Dentro, um estojo quadrado de madeira branca, amarelada pelo tempo, com cadeado aberto. Ao levantar a tampa, sobre o veludo preto, jaziam três medalhas de cruzes, cada uma de cor distinta: bronze, púrpura, platina. O desenho era idêntico, variando apenas as letras centrais: “a”, “p”, “m”.

Galon reconheceu de imediato a medalha púrpura, a mesma desaparecida da loja do velho Gregor, a que continha potencial latente. Ao abrir o estojo, uma poderosa corrente de energia penetrou suas mãos, gelada, fluindo pelos vasos até os olhos.

Podia ver claramente o indicador de potencial crescendo firme e vigoroso: 80%, 90%, 100%, 110%, 120%, 128%, 133...

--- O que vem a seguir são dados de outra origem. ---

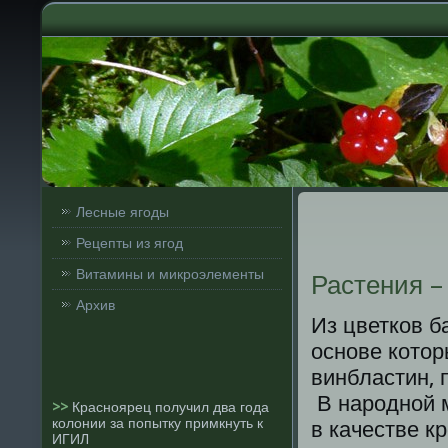
Лесные ягоды
Рецепты из ягод
Витамины и микроэлементы
Растения –
Архив
Из цветков б
основе котор
винбластин, 
В народной 
>>
Красноярец получил два года
колонии за попытку примкнуть к
в качестве к
ИГИЛ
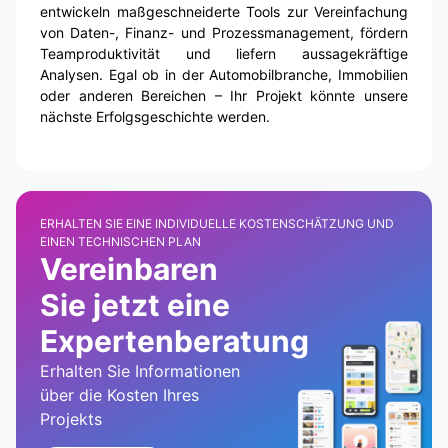
entwickeln maßgeschneiderte Tools zur Vereinfachung
von Daten-, Finanz- und Prozessmanagement, fördern
Teamproduktivität und liefern aussagekräftige
Analysen. Egal ob in der Automobilbranche, Immobilien
oder anderen Bereichen – Ihr Projekt könnte unsere
nächste Erfolgsgeschichte werden.
ERHALTEN SIE EINE INDIVIDUELLE KOSTENSCHÄTZUNG UND
EINEN TECHNISCHEN PLAN
Vereinbaren
Sie jetzt eine
Expertenberatung
Erhalten Sie Informationen
über die Kosten Ihres
Projekts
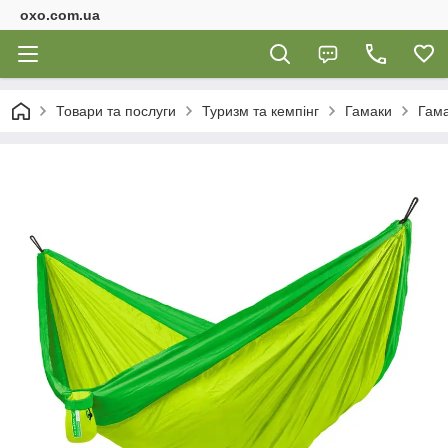
oxo.com.ua
Товари та послуги
Туризм та кемпінг
Гамаки
Гама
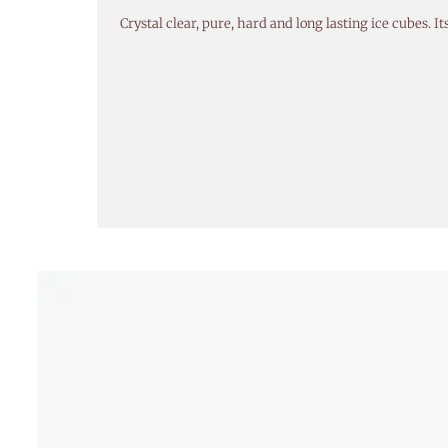
Crystal clear, pure, hard and long lasting ice cubes. I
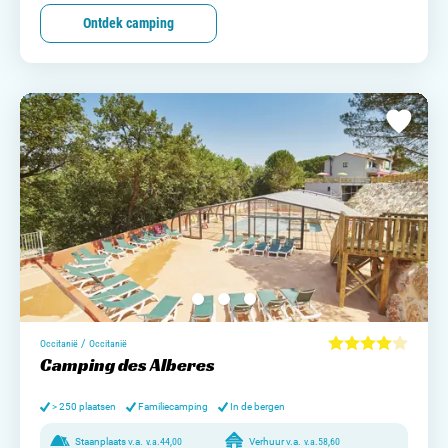
Ontdek camping
/
Occitanië
Occitanië
Camping des Alberes
> 250 plaatsen
Familiecamping
In de bergen
Staanplaats v.a.
v.a.
44,00
Verhuur v.a.
v.a.
58,60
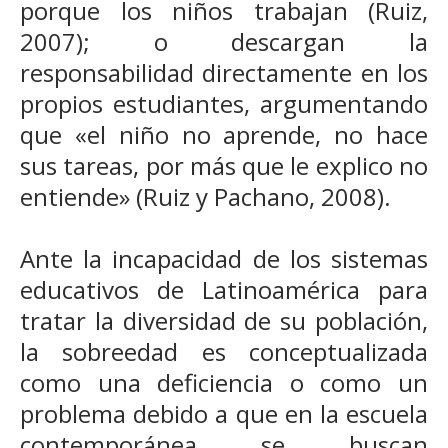
porque los niños trabajan (Ruiz,
2007); o descargan la
responsabilidad directamente en los
propios estudiantes, argumentando
que «el niño no aprende, no hace
sus tareas, por más que le explico no
entiende» (Ruiz y Pachano, 2008).
Ante la incapacidad de los sistemas
educativos de Latinoamérica para
tratar la diversidad de su población,
la sobreedad es conceptualizada
como una deficiencia o como un
problema debido a que en la escuela
contemporánea se buscan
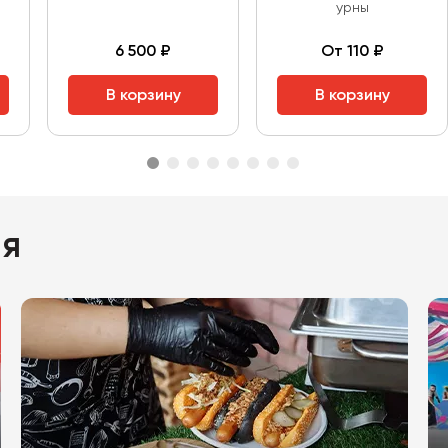
урны
6 500 ₽
От 110 ₽
В корзину
В корзину
ия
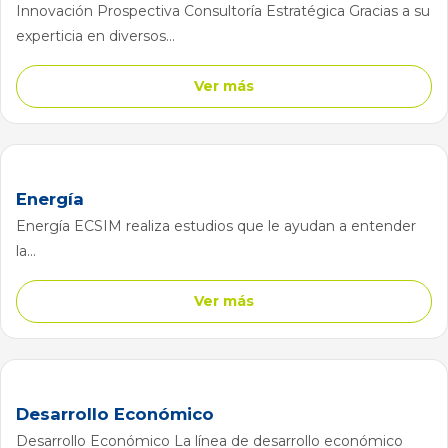
Innovación Prospectiva Consultoría Estratégica Gracias a su
experticia en diversos...
Ver más
Energía
Energía ECSIM realiza estudios que le ayudan a entender
la...
Ver más
Desarrollo Económico
Desarrollo Económico La línea de desarrollo económico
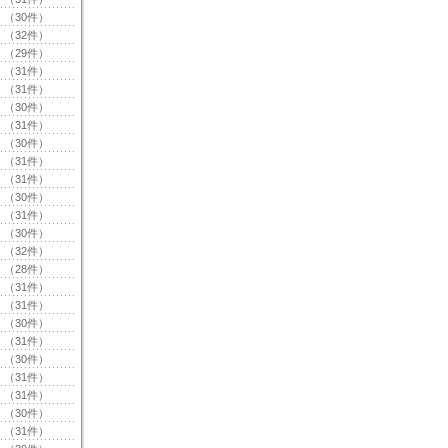
（30件）
（32件）
（29件）
（31件）
（31件）
（30件）
（31件）
（30件）
（31件）
（31件）
（30件）
（31件）
（30件）
（32件）
（28件）
（31件）
（31件）
（30件）
（31件）
（30件）
（31件）
（31件）
（30件）
（31件）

Em apenas alguns minutos, o valor ultrapassou os 200%. Então, a corrente de energia começou a enfraquecer.

Galon finalmente percebeu que a fonte era a medalha púrpura ao centro; as outras duas já haviam esgotado seu potencial, restando inertes. Apenas a púrpura persistia, liberando energia de modo lento e constante.

Passou os dedos pela superfície da cruz de bronze, sentindo a aspereza e o frio. Retirou-a do estojo.

— Não há mais nada?

— Não, era só isto que eu portava. Das três, apenas a do centro foi adquirida na cidade, as demais vieram de outros lugares. — Grace respondeu prontamente.

— Esta medalha ficará comigo. Quanto ao restante, coloque tudo na conta do mestre. Agora, leve-me para casa.

Galon concluiu a negociação, segurando o estojo sem dizer mais, apenas acariciando a cruz de bronze.

— Entendido. Então, quando começam os treinos de acompanhamento? — Grace relaxou, aliviada.

— Após o banquete de iniciação, em alguns dias. — Grace esboçou um sorriso tenso; ouvira falar dos treinos de acompanhamento no salão Baiyun, onde ataques a pontos vitais são testados em pessoas vivas. Poucos conhecem esses treinos, e raramente alguém sai ileso. Os casos mais leves implicam fraturas, nos graves, lesões internas que exigem anos de recuperação. Mortes são comuns; geralmente, recrutam-se pessoas desesperadas por dinheiro. Para sobreviver, tudo dependerá da misericórdia de Galon.

******

O carro parou discretamente a duzentos metros do condomínio de Galon. Ele desceu, fechando a porta suavemente, observando o veículo desaparecer na curva.

Ergueu a mão direita, contemplando um recibo branco, onde se via o emblema do Banco Federal e um valor considerável.

— Um milhão em depósito bancário. O dinheiro realmente veio fácil. — Guardou o recibo e caminhou lentamente rumo ao lar.

— Cheguei.

Fechou a porta atrás de si; a sala estava mergulhada em trevas, apenas o quarto da irmã exalava um fiapo de luz dourada pelo vão da porta.

Ninguém respondeu.

— De novo só dois em casa? — suspirou Galon, trocando os sapatos e acendendo a luz da sala.

Sentou-se no sofá. Sobre a mesa, uma xícara de café preto, servida em copo de madeira escura.

Sedento, tomou tudo de um só gole; o sabor amargo e doce, já completamente frio. Na borda, um leve aroma de fumaça.

— Certamente o pai voltou, preparou e não terminou. — largou o copo e recostou-se, sentindo o fluxo incessante de potencial emanando da cruz de bronze no bolso.

— Não sei quanto potencial esta medalha pode fornecer; as outras duas esgotaram-se em instantes.

Contemplando o aumento constante do potencial, Galon sentiu-se especialmente satisfeito.

— Enquanto houver energia, poderei crescer indefinidamente, usando pontos de atributos para evoluir, sem limites. Assim, para superar qualquer um, minha confiança é plena!

De repente, o sorriso em seu rosto vacilou.

Percebeu que a velocidade de aumento do potencial havia desacelerado.

O frio da medalha persistia, o fluxo constante, mas o crescimento numérico dos pontos tornava-se lento.

— O que está acontecendo?

Galon endireitou-se, observando atentamente a progressão do potencial. Desde que recebeu a medalha, passando pelo trajeto de carro até chegar em casa, o índice já superava 300%, mas gradualmente a aceleração diminuía.